Monster contiene tanti temi coreutici che è sorprendente sia stato scritto da qualcuno che non sia lei. Uno degli argomenti che mi vengono in mente è la fallibilità delle istituzioni. Vede questa corrente del suo cinema come una sorta di critica sociale, soprattutto nel contesto giapponese, o crede che sia semplicemente il modo in cui la tragedia tende a svolgersi nella società moderna?
Per quanto riguarda la sovrapposizione di temi tra la sceneggiatura di Yuji Sakamoto e il mio lavoro, è naturale perché entrambi, anche se in ambiti diversi, abbiamo sempre esplorato questioni simili: l’abbandono e le famiglie biologiche contro le famiglie trovate o scelte. All’inizio avevamo un legame tematico e credo che sia per questo che mi hanno contattato. Molte persone che hanno visto il film dicono che sembra un’estensione naturale del mio lavoro. In alcuni momenti delle riprese non riuscivo a credere di non averlo scritto io.

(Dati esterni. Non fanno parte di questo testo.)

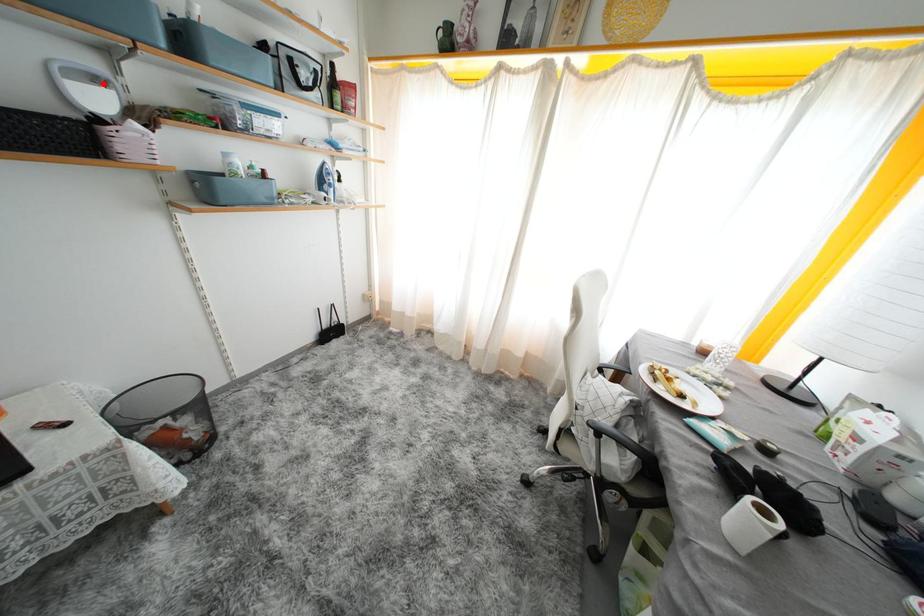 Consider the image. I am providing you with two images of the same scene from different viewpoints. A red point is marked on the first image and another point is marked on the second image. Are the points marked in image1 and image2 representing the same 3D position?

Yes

Per quanto riguarda quello che hai detto a proposito di un commento sulle istituzioni sociali, in molti luoghi, ma soprattutto in Giappone, vediamo esempi di come l’individuo venga sacrificato per proteggere l’organizzazione o l’istituzione. Credo che la scuola sia un esempio di questo archetipo in questa storia. Ma ciò che è stato più interessante per me è stato l’hobby personale dell’insegnante: trovare i refusi nei giornali e nelle pubblicazioni e poi spedirli agli editori. La sua amante gli dice: “Perché non trovi un hobby migliore?”, e la maggior parte delle persone, comprese probabilmente le stesse pubblicazioni e la società in generale, non troverebbe la sua abitudine così utile. Ma alla fine è ciò che gli permette di salvarsi.
Una delle scene più toccanti dell’intero film è la piccola sequenza incentrata sulla musica. Il modo in cui avete inserito questo pezzo dissonante all’interno del film, in un modo così significativo, è stato molto simile a quello di Sakamoto. Sarebbe azzardato interpretarla come una sorta di tributo?

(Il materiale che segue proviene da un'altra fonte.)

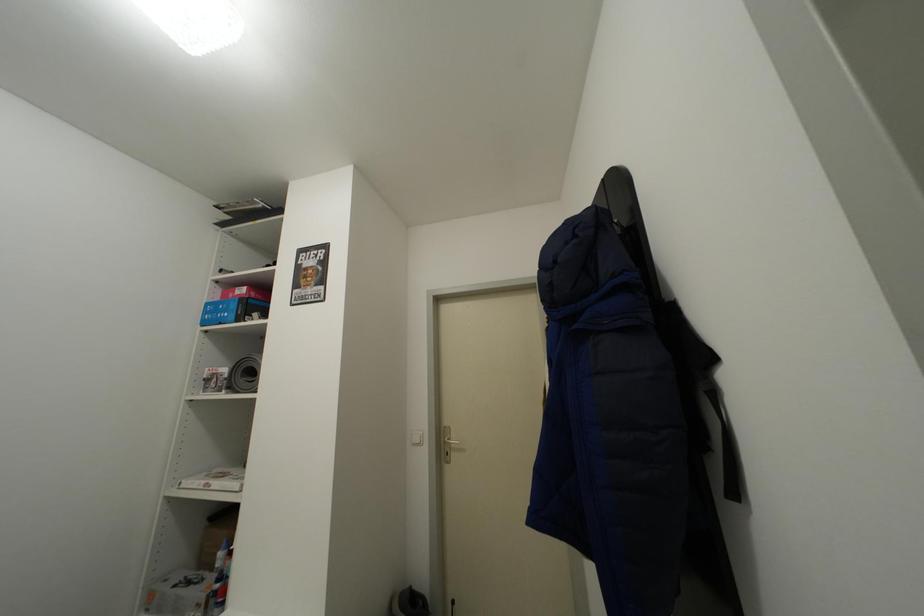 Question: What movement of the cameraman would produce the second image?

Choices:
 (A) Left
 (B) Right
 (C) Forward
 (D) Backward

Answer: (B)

Beh, quella scena esisteva già prima del suo coinvolgimento nel film. Ma se Ryuchi Sakamoto avesse rifiutato la mia offerta di lavorare a quest’opera, avrei girato la pellicola senza alcuna musica o colonna sonora. Ecco quanto mi sono impegnato per avere la sua musica per questo film. Ma provo la stessa cosa per quella scena, per come si sincronizza con Sakamoto e la sua musica. Quando gli ho inviato il montaggio, la prima cosa che ha detto nel suo feedback è stata che gli piaceva molto la scena nella stanza della musica. Mi ha fatto i complimenti e mi ha detto: “La musica che scriverò non interferirà con la risonanza della musica che sentiamo in quella scena”. Ha detto che non pensava che avremmo dovuto avere una colonna sonora aggiuntiva per quella sequenza. Credo che l’emozione e il messaggio che si trasmette in quella piccola scena lo colpissero molto.